E-payment firm Nets and Havas had earlier in the day apologised for any hurt caused by the ad, saying the intention of the ad was to communicate that e-payment is for everyone.
Their apologies come a day after a police report was made against the ad - the subject of a controversial rap video on racism by local YouTuber Preeti Nair and her brother, rapper Subhas Nair. Police are investigating the rap video.
Havas said: "Our multicultural society defines us as a nation, and we regret if anyone has been offended by the campaign."
The "brownface" ad campaign was for a unified e-payment solution being deployed at hawker centres, canteens and coffeeshops.
It comes under a multi-agency effort led by Enterprise Singapore to promote cashless payments. Nets was appointed as the "master acquirer" to handle payment transactions and drive adoption of e-payment in small food businesses.
The other agencies involved are the Housing Board, National Environment Agency and JTC Corp.
The Straits Times contacted Enterprise Singapore on Wednesday for comment. It has yet to respond.
Politicians have criticised both the e-payment ad and the rap video, and stressed the importance of maintaining racial harmony in Singapore.
Home Affairs and Law Minister K. Shanmugam on Tuesday said the rap video aimed to make minorities angry with Chinese Singaporeans, and had crossed the line.

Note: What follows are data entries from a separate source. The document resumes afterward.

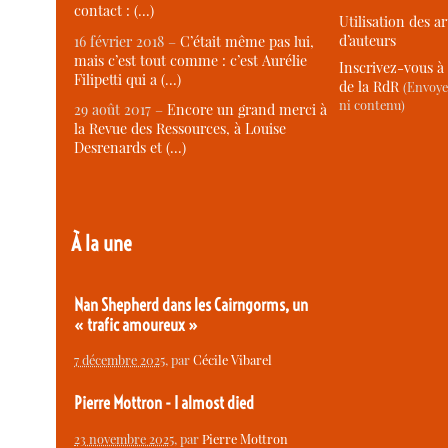
contact : (…)
Utilisation des ar
d’auteurs
16 février 2018 –
C’était même pas lui,
mais c’est tout comme : c’est Aurélie
Inscrivez-vous à 
Filipetti qui a (…)
de la RdR
(Envoye
ni contenu)
29 août 2017 –
Encore un grand merci à
la Revue des Ressources, à Louise
Desrenards et (…)
À la une
Nan Shepherd dans les Cairngorms, un
« trafic amoureux »
7 décembre 2025
, par
Cécile Vibarel
Pierre Mottron - I almost died
23 novembre 2025
, par
Pierre Mottron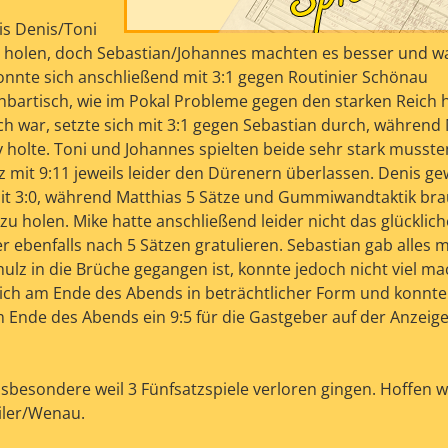
is Denis/Toni
zu holen, doch Sebastian/Johannes machten es besser und w
onnte sich anschließend mit 3:1 gegen Routinier Schönau
artisch, wie im Pokal Probleme gegen den starken Reich h
ich war, setzte sich mit 3:1 gegen Sebastian durch, während 
y holte. Toni und Johannes spielten beide sehr stark musste
z mit 9:11 jeweils leider den Dürenern überlassen. Denis g
it 3:0, während Matthias 5 Sätze und Gummiwandtaktik br
zu holen. Mike hatte anschließend leider nicht das glücklich
benfalls nach 5 Sätzen gratulieren. Sebastian gab alles m
hulz in die Brüche gegangen ist, konnte jedoch nicht viel m
sich am Ende des Abends in beträchtlicher Form und konnte
Ende des Abends ein 9:5 für die Gastgeber auf der Anzeige
sbesondere weil 3 Fünfsatzspiele verloren gingen. Hoffen wi
iler/Wenau.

The video, uploaded on social media on Monday, was taken down a day later by the siblings. But others have reuploaded and shared the clip on social media.

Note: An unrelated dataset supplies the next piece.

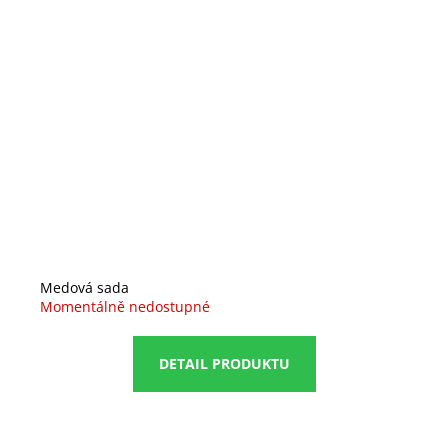
Medová sada
Momentálně nedostupné
DETAIL PRODUKTU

The authorities have advised people to refrain from circulating the video.
News broadcaster CNA removed Mr Nair from its upcoming music documentary, saying it will not associate with individuals who intentionally create offensive content threatening racial harmony.
Mr Nair had worked with Migrants Band Singapore, a band made up of foreign workers, for the documentary.

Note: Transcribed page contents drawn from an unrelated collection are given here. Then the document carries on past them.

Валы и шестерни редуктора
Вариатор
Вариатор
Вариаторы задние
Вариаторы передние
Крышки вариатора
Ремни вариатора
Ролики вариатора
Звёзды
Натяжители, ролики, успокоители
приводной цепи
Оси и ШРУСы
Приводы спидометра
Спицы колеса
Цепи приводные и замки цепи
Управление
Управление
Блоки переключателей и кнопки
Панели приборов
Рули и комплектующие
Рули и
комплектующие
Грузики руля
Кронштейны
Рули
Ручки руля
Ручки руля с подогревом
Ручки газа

A petition has been started on the change.org website asking CNA to reconsider their position to drop Mr Nair, saying that the band and its message should be heard. More than 1,400 people had signed the petition as of 9pm Thursday night.
Meanwhile, marketing and media website Mumbrella Asia highlighted the recent resignation of Havas Southeast Asia's chief creative officer Valerie Madon in a report on Wednesday. Citing sources, it said she had oversight of the "brownface" ad campaign.
Asked about this, Havas said Ms Madon is moving on to pursue other opportunities.
A source in Havas on Thursday rubbished the Mumbrella report, saying Ms Madon's resignation was unrelated to the recent debacle.
Speaking on condition of anonymity, the source said the project involving Nets and Mediacorp was fully handled by a creative director, and Ms Madon was not involved.
In response, Havas told ST: “An advertising campaign is always a collective effort for any agency, as was this. We do not condone any article or statement that suggests otherwise.”